Electronic – Op-Amp Slew Rate Requirements

analogmicrocontrolleroperational-amplifier

After looking over this question and the answers received, it prompted me to wonder:

Given pulse signals generated by a uC, what kind of slew rate on an op-amp will you need to reproduce the waveform cleanly?

Example: Assume you have a project where you generate pulses 10uS in length on a uC pin that go into an op-amp in a buffer configuration. What is the minimum slew rate required to reproduce the waveform at the output of the buffer without introducing an integrating effect? What is a good rule of thumb to use?

Best Answer

You need to specify more information. This depends on

  • signal consumer requirements
    • what bandwidth is needed?
    • is error at a particular sampling point important?
    • is this being used by a digital or analog circuit?
    • is linearity important?
  • signal producer capabilities / signal properties
    • what is power supply voltage?
    • what is source slew rate?
    • what is source waveform timing?

If I just want to look on a scope, a 1us slew rate for a 10us pulse might be fine. If I'm sampling at particular instants in time, maybe the error during a particular sample might be important.

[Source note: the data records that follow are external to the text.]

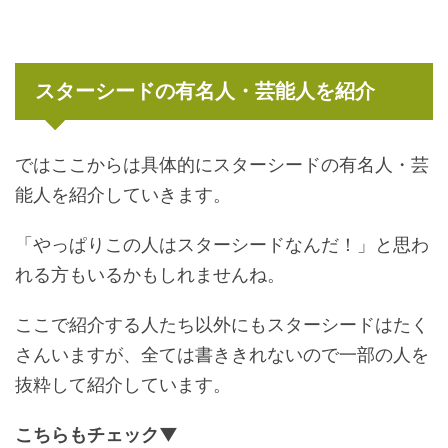
スターシードの有名人・芸能人を紹介
ではここからは具体的にスターシードの有名人・芸
能人を紹介していきます。
「やっぱりこの人はスターシードなんだ！」と思わ
れる方もいるかもしれませんね。
ここで紹介する人たち以外にもスターシードはたく
さんいますが、全ては書ききれないので一部の人を
抜粋して紹介しています。
こちらもチェック▼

If your consumer is a digital circuit, you should be using a digital buffer, not an op-amp.

Also I challenge your problem statement:

Given pulse signals generated by a uC, what kind of slew rate on an op-amp will you need to reproduce the waveform cleanly?

Microcontroller outputs do not have "clean" voltage levels, so it really doesn't make sense to try to buffer their output waveform "cleanly".

If you need to maintain precise timing and particular reference voltage levels rather than the somewhat-indeterminate "Vol" and "Voh" output voltage levels of a microcontroller, which can drift, bounce, etc. as long as they stay within spec, then I would highly recommend using a fast analog SPDT multiplexer. (FSA4157 / NLAS4157 are really good choices) Hook the A/B inputs to stiff reference voltages of your choice, and hook the switching input to your microcontroller output. The multiplexer output is your analog output signal.

I can't think of any good reason whatsoever to spend money on a fast op-amp to buffer a cruddy microcontroller output signal.